The many faces of areolar connective tissue

The many faces of areolar connective tissue

Areolar connective tissue, like connective tissues in general, holds us together.  Like all connective tissues, it contains a lot of nonliving material — the extracellular matrix.  In this case the matrix is loose and unspecialized, with a large amount of interstitial fluid, making it an ideal “filler” between many structures in the body.  In particular, it is found on the back side of almost every epithelium in the body, including the lining of blood vessels.  As a result, every molecule that crosses between the blood and surrounding tissues, has to diffuse across areolar connective tissue — the “middleman” of exchange.

Epithelia line not just the blood vessels, but every other surface and cavity of the body.  This means they can function not only as an exchange surface, but also a barrier to microorganisms.  Here again, areolar connective tissue plays a vital role — as the “second line of defense”, harboring immune cells that attack any invaders that breach our defenses.

I’ve already paid homage to some of our other connective tissues.  The dense connective tissues are distinguished by large amounts of collagen, making them strong, though flexible.  Bone tissue contains a rigid mineral component making it an ideal structural support.  Areolar connective tissue, by comparison, is weak and shapeless.  But this unpretentious mass of matrix and cells is arguably even more important for our survival.

Your crowded capillaries

Red blood cells in capillary

Your blood is crowded with red blood cells, or erythrocytes — they occupy around 45% of blood volume in most people (that number is the hematocrit).  This becomes more evident when you look at the capillaries, the tiniest blood vessels.  These vessels are literally what keeps you alive from one moment to the next — providing virtually all the oxygen and nutrients, and removal of wastes, that allows your organs to survive — brain, muscles, skin, bones, and so on… even the heart itself.
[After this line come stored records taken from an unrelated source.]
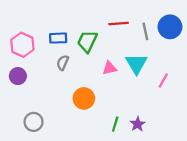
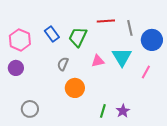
blue circle: (170, 27) -> (152, 40), moved
blue rectangle: (58, 38) -> (52, 34), turned 56
gray semicircle: (63, 63) -> (63, 64), moved

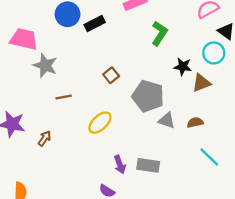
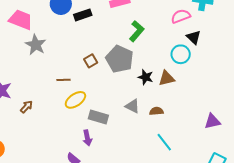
black star: (183, 67) -> (146, 77), moved
gray pentagon: (148, 96) -> (120, 59), moved
brown line: (64, 97) -> (64, 80), moved
gray rectangle: (148, 165) -> (98, 117), moved

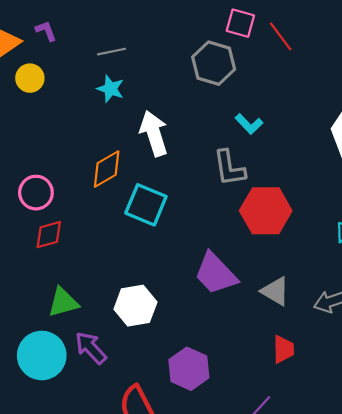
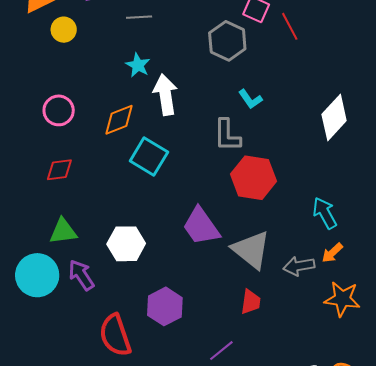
cyan star: (111, 89) -> (138, 65), moved
pink circle: (36, 193) -> (59, 110), moved
gray triangle: (275, 291) -> (251, 250), size x1.5

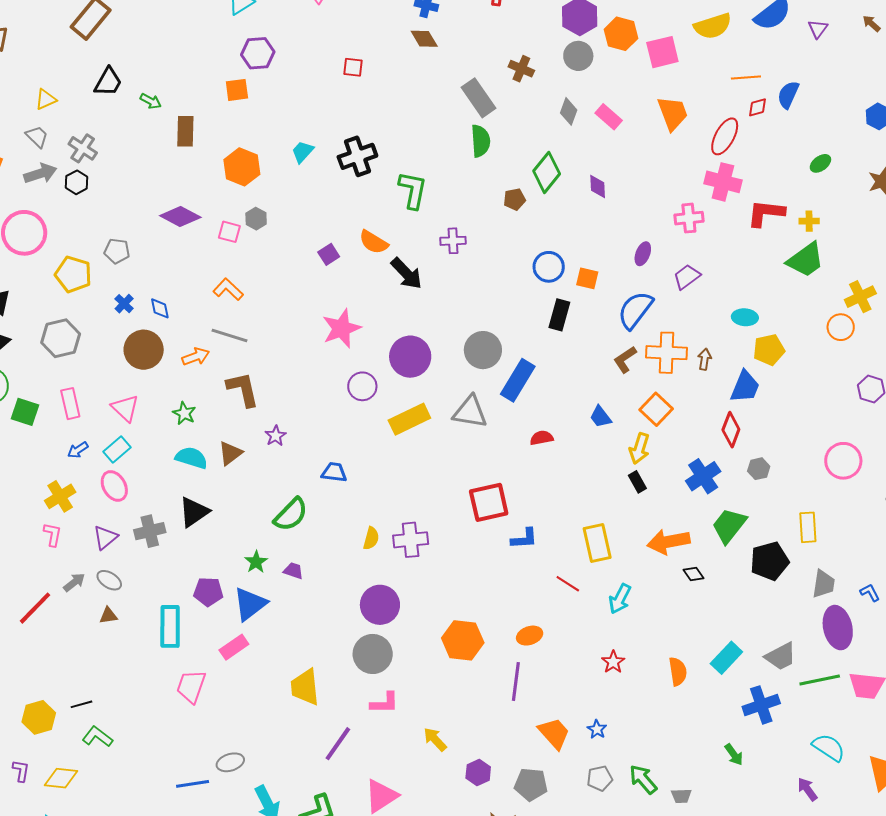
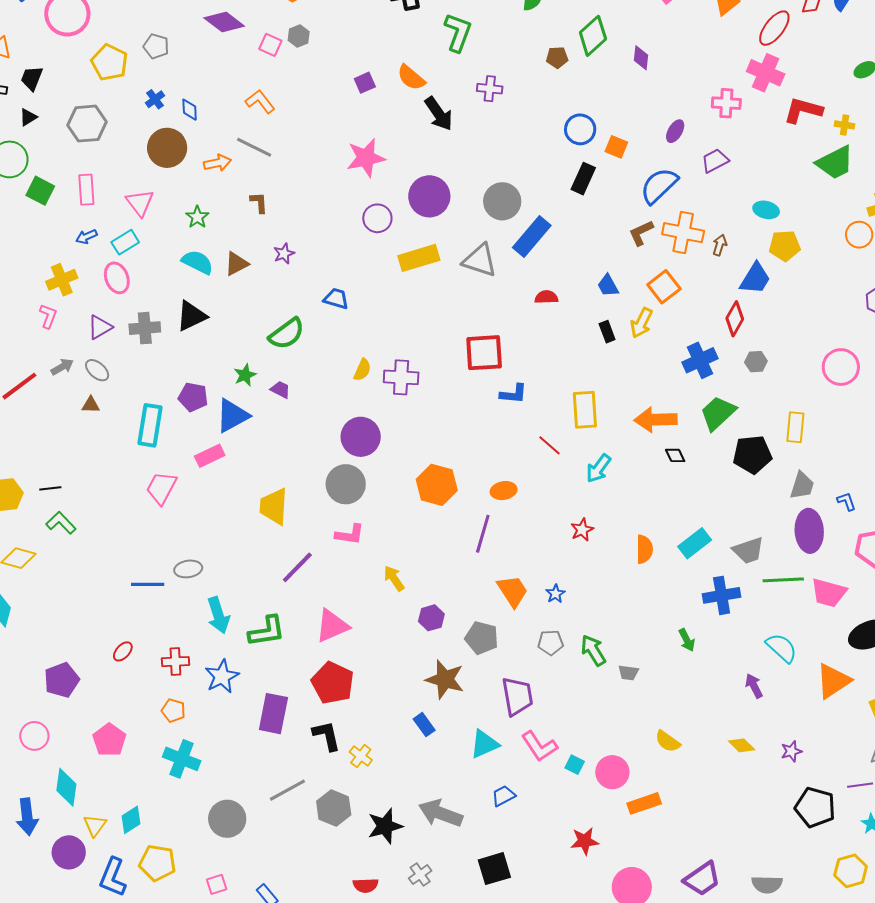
brown L-shape: (243, 389) -> (259, 203), size x0.6
black rectangle: (637, 482) -> (607, 332), moved

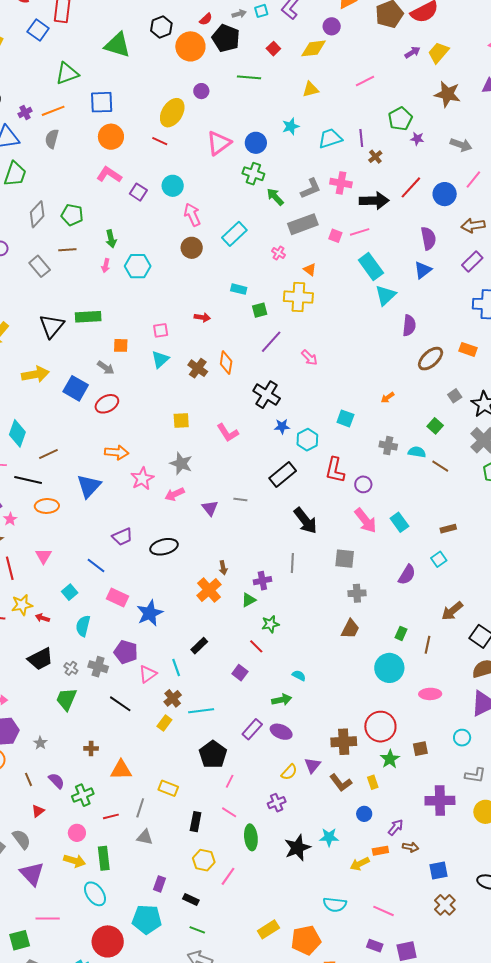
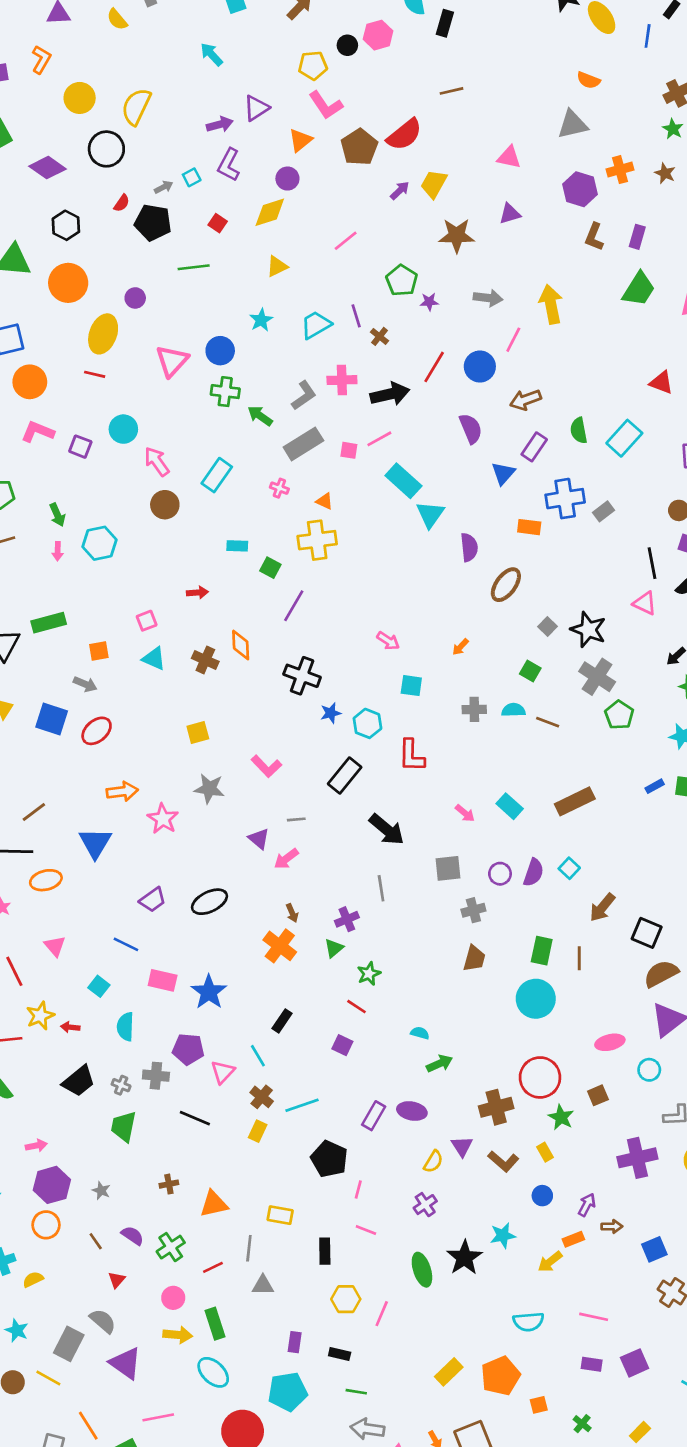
orange circle: (190, 46) -> (68, 283), moved
blue triangle: (423, 270) -> (503, 473), moved
green square: (260, 310) -> (270, 568), turned -35
orange rectangle: (468, 349) -> (529, 527), moved
pink arrow: (309, 358) -> (388, 641), moved
cyan triangle: (160, 359) -> (154, 659), turned -42
pink L-shape: (228, 433) -> (266, 766), moved
purple circle: (363, 484) -> (500, 874), moved
pink arrow: (175, 494) -> (286, 859), moved
pink arrow: (366, 521) -> (465, 813), size x0.6
brown rectangle: (448, 529) -> (575, 801), size x1.8
cyan square: (439, 559) -> (569, 868), moved
green rectangle: (401, 633) -> (542, 951), size x1.5
pink ellipse: (430, 694) -> (610, 1042), moved
green arrow: (282, 700) -> (440, 1064), moved
green ellipse: (251, 837) -> (422, 1270), moved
Red blood cells travel in single file down your capillaries.  This is no accident, because exchange here depends on the rate of diffusion, the passive drift of molecules from regions of high to low concentration.  Diffusion is a cheap, but slow, way for a cell to get its “groceries”, so the only way this can work is to minimize the diffusion distance those molecules have to travel.

Capillaries accomplish this in two ways.  The narrow vessel means that an oxygen molecule, for example, is never more than half a cell’s diameter away from the wall of the vessel.  But also, the wall itself is extremely thin (endothelium — a type of simple squamous epithelium), further minimizing the diffusion distance.

On top of this, your capillaries branch many times to permeate the tissues.  It’s been estimated that if all your capillaries were laid end-to-end, they would total 50,000 miles — enough to wrap twice around the Earth.  Packed into your tissues, this provides an enormous contact surface, across which exchange can occur.

Not only does this branching increase contact, it also decreases the velocity of blood flow — in the same way that a wide hose ejects water more slowly than one with a thumb placed partway over the end.  The speed of blood flow in the aorta (the largest artery) is about 1 ft./sec. but goes down to around 1/1000 that speed in the capillaries — about 3/10 of a millimeter (equivalent to around 30 cells) each second.

So, picture a long, but crowded buffet line that moves briskly along — each cell has a chance to exchange everything it needs to (albeit without much elbow room) before it shoots out the other end of the capillary, to head back toward the lungs.